A qualidade democrática, a necessidade de uma educação de qualidade e as consequências da digitalização ocuparam parte significativa das discussões. O presidente da Prisa, Joseph Ugurlian, destacou durante a abertura do evento que a utilização de tecnologias como a inteligência artificial permite inovar os sistemas educativos e chegar a cada vez mais alunos, no caso do Grupo Prisa através da Santillana. “3,6 milhões de assinaturas garantem que mais de 20% dos alunos do mercado privado recebam materiais didáticos usando inovação de ponta e um sistema de dados que garante os mais altos níveis de competência”, disse ele.

Ugurlian também enfatizou o apelo do Presidente Paz à criação de uma cultura de confiança para reverter a deterioração da democracia. O presidente boliviano insistiu na ideia durante uma conversa que teve quinta-feira com o diretor do EL PAIS, Jan Martínez Arens. “O que vi ontem nos discursos dos líderes foi uma posição pragmática que foi além das posições ideológicas. Unir forças para encontrar soluções de médio e longo prazo. Isso foi incomum. O hemisfério norte com suas mentiras e desinformação costuma pensar que o que dói em cima também dói embaixo. Mas o que temos agora é a América Latina e o Caribe precisando de certeza entre nós, e isso será muito positivo.” Paz disse.

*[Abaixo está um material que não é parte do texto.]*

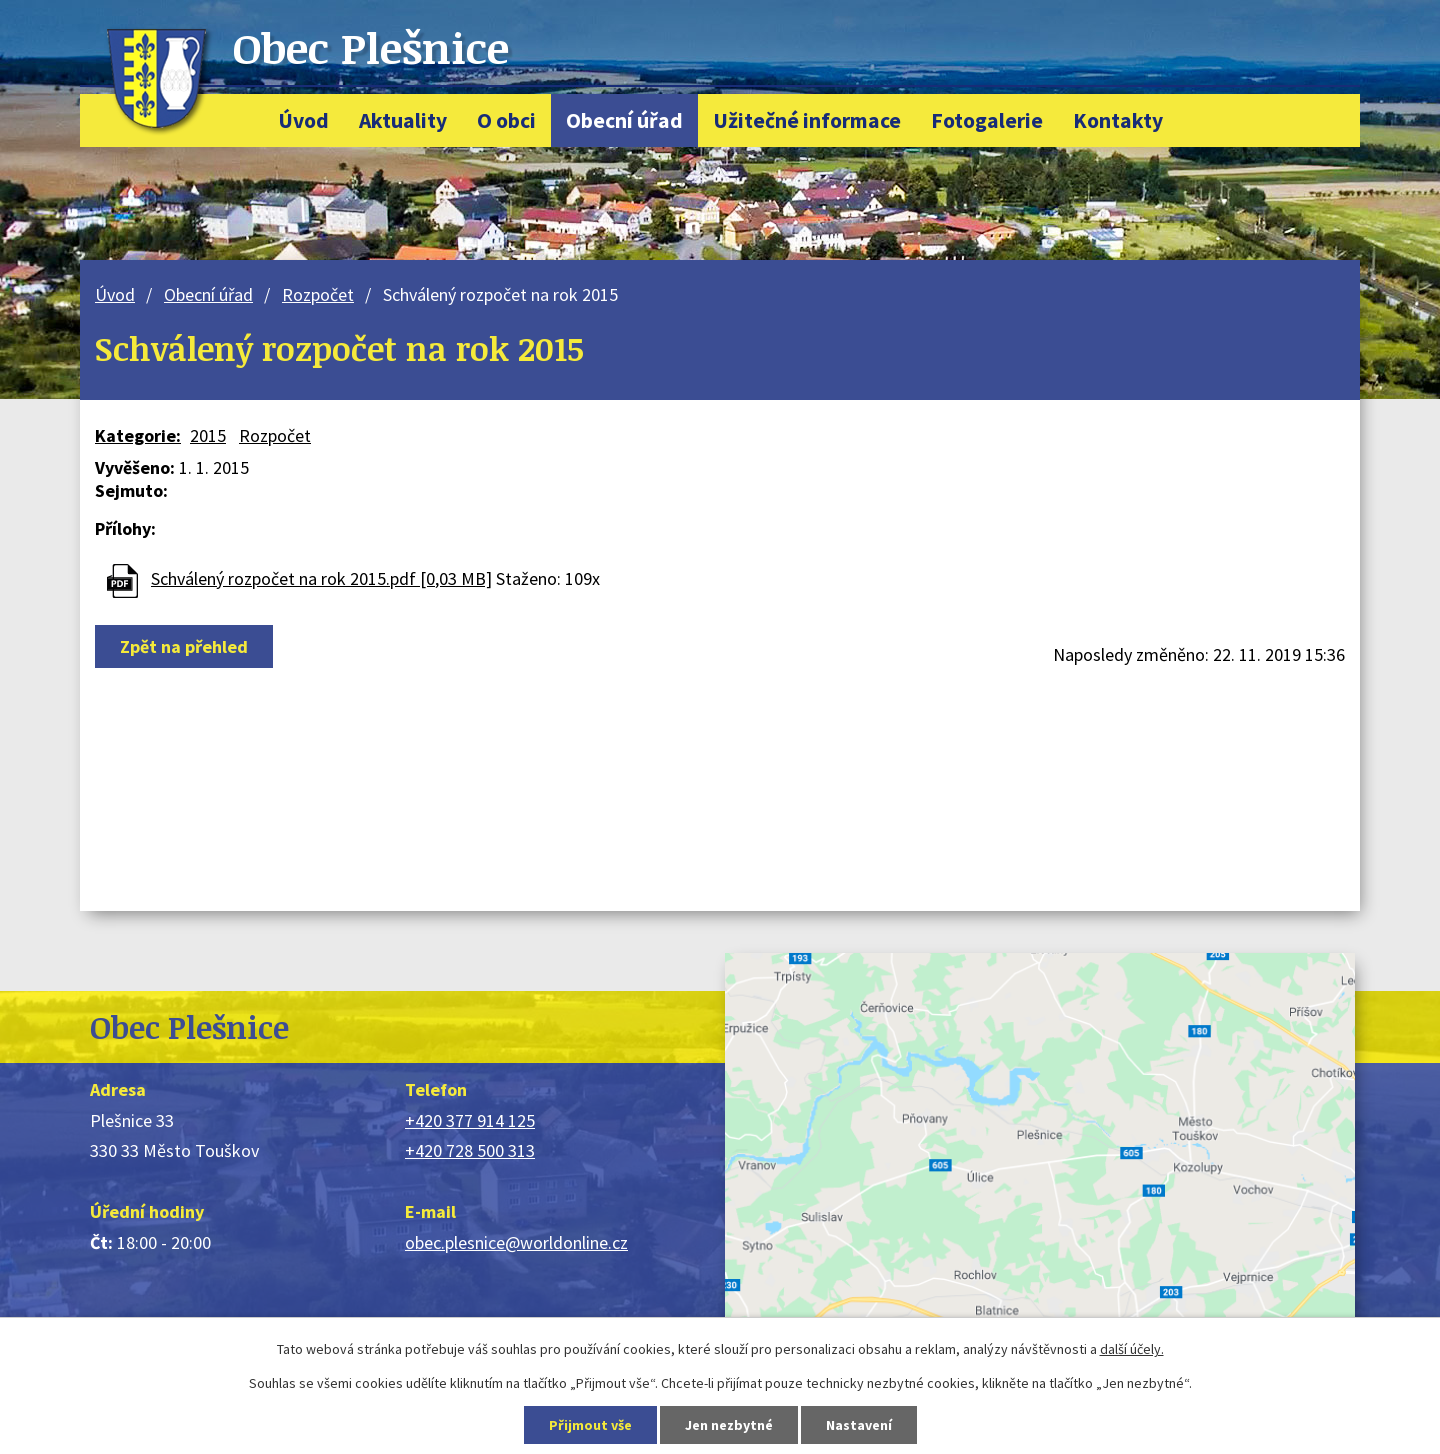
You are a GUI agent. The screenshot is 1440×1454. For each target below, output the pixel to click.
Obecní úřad (624, 120)
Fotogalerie (987, 120)
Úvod (303, 120)
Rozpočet (318, 294)
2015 (208, 435)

O Fórum do Panamá superou todas as expectativas. O número de participantes quase triplicou desde o primeiro evento, e a reunião de líderes era impensável para qualquer cimeira regional oficial. A região parece ter acordado para a necessidade de resolver as divisões internas atribuídas por Lula ao Brasil aos problemas de integração, olhar para si própria e encontrar soluções num mundo cada vez mais confuso. Não houve documento final ou declaração oficial na quinta-feira. A reunião tornou-se uma plataforma inesperada para o diálogo multilateral entre países de diferentes cores políticas. O tempo dirá se a ideia de uma nova integração se desenvolverá ou estagnará.